*** Input data ***
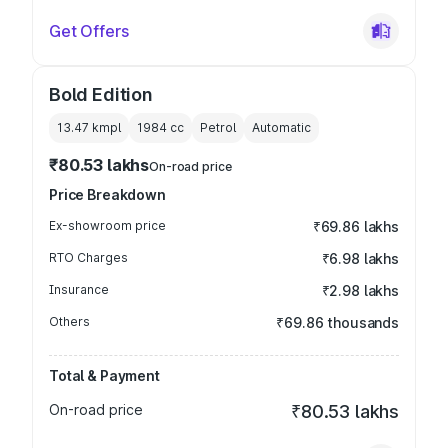
Get Offers
Bold Edition
13.47 kmpl
1984
cc
Petrol
Automatic
₹80.53 lakhs
On-road price
Price Breakdown
Ex-showroom price
₹69.86 lakhs
RTO Charges
₹6.98 lakhs
Insurance
₹2.98 lakhs
Others
₹69.86 thousands
Total & Payment
On-road price
₹80.53 lakhs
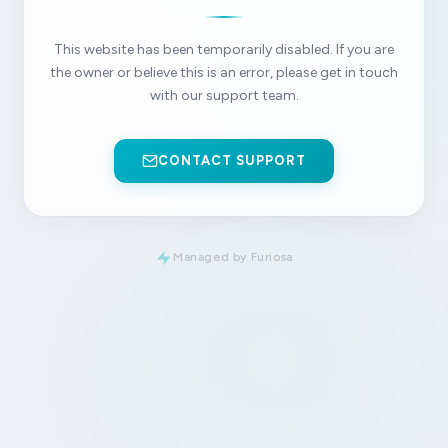
This website has been temporarily disabled. If you are
the owner or believe this is an error, please get in touch
with our support team.
CONTACT SUPPORT
Managed by Furiosa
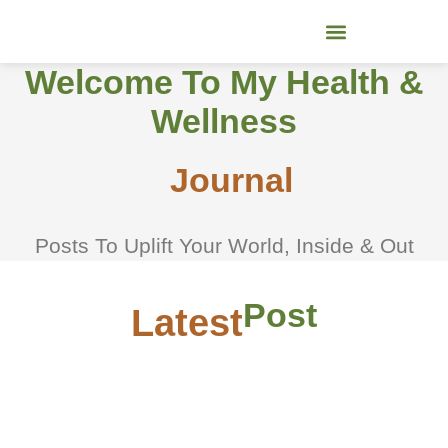
Skip
to
content
Welcome To My Health &
Wellness
Journal
Posts To Uplift Your World, Inside & Out
Post
Latest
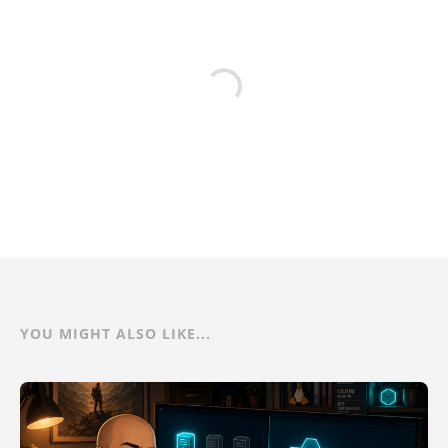
YOU MIGHT ALSO LIKE...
*** End of Input data ***
◆ **The problem**
The line that contains "with our support team." opens the part to copy, and the last line of the records closes it; set down those lines exactly, pictures excluded.

◆ **Answer section**
with our support team.
CONTACT SUPPORT
Managed by Furiosa
Skip
to
content
Welcome To My Health &
Wellness
Journal
Posts To Uplift Your World, Inside & Out
Post
Latest
YOU MIGHT ALSO LIKE...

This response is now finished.